◆ EXERCISE AIM
For the string "Subversion", find every matching line in the records and copy it.

Page layout parsing data:
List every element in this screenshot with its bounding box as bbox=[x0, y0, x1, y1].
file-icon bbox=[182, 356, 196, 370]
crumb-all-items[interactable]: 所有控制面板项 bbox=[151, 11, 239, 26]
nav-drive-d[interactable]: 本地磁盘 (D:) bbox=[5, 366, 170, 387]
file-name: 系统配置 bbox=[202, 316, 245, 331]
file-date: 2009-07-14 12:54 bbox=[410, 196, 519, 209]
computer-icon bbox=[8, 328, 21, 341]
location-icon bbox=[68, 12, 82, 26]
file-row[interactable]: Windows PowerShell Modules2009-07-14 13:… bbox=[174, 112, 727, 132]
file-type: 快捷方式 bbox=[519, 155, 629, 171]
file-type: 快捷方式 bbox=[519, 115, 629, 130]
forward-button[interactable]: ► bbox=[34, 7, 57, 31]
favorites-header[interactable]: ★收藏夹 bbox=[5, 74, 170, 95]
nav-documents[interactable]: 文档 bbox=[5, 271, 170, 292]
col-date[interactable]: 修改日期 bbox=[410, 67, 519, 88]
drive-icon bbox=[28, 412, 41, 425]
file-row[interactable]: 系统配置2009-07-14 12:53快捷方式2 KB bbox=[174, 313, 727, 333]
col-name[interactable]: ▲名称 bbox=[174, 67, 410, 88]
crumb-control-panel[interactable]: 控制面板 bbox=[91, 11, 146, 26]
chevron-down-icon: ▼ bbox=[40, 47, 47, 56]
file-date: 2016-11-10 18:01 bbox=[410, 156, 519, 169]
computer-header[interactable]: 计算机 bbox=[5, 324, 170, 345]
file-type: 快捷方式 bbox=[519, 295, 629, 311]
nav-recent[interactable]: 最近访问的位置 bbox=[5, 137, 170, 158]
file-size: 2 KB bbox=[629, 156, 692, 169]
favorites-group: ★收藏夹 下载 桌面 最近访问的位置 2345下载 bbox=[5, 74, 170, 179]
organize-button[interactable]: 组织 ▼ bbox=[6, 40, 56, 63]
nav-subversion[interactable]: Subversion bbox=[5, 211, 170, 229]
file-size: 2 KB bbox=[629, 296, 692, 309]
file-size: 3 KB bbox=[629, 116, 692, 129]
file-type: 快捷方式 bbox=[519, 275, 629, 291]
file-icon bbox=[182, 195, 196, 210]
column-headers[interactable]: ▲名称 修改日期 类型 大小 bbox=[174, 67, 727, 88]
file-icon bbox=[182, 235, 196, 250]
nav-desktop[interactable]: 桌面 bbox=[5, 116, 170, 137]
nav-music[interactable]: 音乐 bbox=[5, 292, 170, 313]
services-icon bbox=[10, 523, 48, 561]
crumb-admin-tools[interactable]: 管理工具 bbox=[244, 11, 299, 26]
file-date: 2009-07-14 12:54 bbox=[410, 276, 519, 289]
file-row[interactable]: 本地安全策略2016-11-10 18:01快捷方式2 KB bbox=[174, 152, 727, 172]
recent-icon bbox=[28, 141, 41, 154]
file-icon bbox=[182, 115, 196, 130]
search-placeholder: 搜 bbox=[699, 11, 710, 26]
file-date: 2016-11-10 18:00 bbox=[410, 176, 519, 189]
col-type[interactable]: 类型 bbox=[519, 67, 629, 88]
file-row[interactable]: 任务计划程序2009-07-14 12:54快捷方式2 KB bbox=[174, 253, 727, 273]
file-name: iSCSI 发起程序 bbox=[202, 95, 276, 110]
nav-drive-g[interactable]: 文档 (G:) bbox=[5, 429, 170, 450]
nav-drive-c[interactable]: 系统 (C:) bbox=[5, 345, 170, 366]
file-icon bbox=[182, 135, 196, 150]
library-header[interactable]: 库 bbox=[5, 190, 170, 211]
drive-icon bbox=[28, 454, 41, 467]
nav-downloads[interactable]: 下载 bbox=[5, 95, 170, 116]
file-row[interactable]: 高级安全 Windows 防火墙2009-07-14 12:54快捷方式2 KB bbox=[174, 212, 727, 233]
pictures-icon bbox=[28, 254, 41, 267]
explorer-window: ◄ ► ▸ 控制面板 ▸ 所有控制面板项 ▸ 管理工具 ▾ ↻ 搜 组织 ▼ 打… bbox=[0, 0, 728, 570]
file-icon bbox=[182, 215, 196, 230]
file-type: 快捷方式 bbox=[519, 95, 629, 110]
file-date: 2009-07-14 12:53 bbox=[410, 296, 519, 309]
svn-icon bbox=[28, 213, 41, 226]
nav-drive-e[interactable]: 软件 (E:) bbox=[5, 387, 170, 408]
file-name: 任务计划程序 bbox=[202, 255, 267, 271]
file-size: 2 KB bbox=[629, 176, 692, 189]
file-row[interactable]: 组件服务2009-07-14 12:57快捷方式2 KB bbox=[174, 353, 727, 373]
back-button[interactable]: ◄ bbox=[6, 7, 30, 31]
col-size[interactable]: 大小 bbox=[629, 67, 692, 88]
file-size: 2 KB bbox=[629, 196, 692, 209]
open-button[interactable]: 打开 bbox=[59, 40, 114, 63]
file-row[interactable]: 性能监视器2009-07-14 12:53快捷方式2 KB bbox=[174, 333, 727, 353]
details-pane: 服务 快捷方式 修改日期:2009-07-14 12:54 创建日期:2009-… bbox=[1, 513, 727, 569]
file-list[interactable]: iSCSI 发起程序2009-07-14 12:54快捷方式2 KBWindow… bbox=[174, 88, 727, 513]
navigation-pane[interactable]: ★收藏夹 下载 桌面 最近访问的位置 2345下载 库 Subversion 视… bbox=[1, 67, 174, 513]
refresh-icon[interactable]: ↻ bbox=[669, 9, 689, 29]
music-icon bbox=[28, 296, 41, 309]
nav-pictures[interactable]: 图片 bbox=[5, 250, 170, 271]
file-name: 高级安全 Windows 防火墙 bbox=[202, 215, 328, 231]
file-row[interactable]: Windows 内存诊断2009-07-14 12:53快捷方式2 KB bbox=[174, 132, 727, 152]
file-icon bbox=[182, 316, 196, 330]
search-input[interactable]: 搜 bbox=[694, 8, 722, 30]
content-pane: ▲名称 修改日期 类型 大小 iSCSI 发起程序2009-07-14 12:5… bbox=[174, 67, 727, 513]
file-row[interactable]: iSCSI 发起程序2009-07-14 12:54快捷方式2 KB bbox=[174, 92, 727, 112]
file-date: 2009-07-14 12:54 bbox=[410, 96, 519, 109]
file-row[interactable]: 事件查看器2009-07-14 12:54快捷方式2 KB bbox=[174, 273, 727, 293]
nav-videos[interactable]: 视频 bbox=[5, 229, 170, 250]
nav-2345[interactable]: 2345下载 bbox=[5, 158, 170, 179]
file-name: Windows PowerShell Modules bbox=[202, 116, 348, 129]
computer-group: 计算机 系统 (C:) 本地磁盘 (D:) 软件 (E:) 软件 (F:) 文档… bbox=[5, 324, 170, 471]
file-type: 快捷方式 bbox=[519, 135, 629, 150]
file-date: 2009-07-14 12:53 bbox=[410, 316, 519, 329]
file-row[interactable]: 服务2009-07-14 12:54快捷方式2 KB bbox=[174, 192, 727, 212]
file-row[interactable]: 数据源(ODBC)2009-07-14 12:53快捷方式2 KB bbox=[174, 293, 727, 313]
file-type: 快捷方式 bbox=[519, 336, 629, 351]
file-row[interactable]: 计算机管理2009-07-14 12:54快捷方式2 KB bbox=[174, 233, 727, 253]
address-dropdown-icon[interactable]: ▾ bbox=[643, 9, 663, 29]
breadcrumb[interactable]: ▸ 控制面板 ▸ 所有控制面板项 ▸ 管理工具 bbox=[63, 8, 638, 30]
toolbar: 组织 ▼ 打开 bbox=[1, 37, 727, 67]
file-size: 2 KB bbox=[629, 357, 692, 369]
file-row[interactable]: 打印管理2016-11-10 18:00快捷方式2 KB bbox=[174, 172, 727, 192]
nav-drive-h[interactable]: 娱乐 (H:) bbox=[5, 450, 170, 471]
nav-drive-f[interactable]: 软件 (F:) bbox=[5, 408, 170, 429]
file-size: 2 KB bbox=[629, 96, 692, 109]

◆ COMPLETED TASK
nav-subversion[interactable]: Subversion bbox=[5, 211, 170, 229]
navigation-pane[interactable]: ★收藏夹 下载 桌面 最近访问的位置 2345下载 库 Subversion 视… bbox=[1, 67, 174, 513]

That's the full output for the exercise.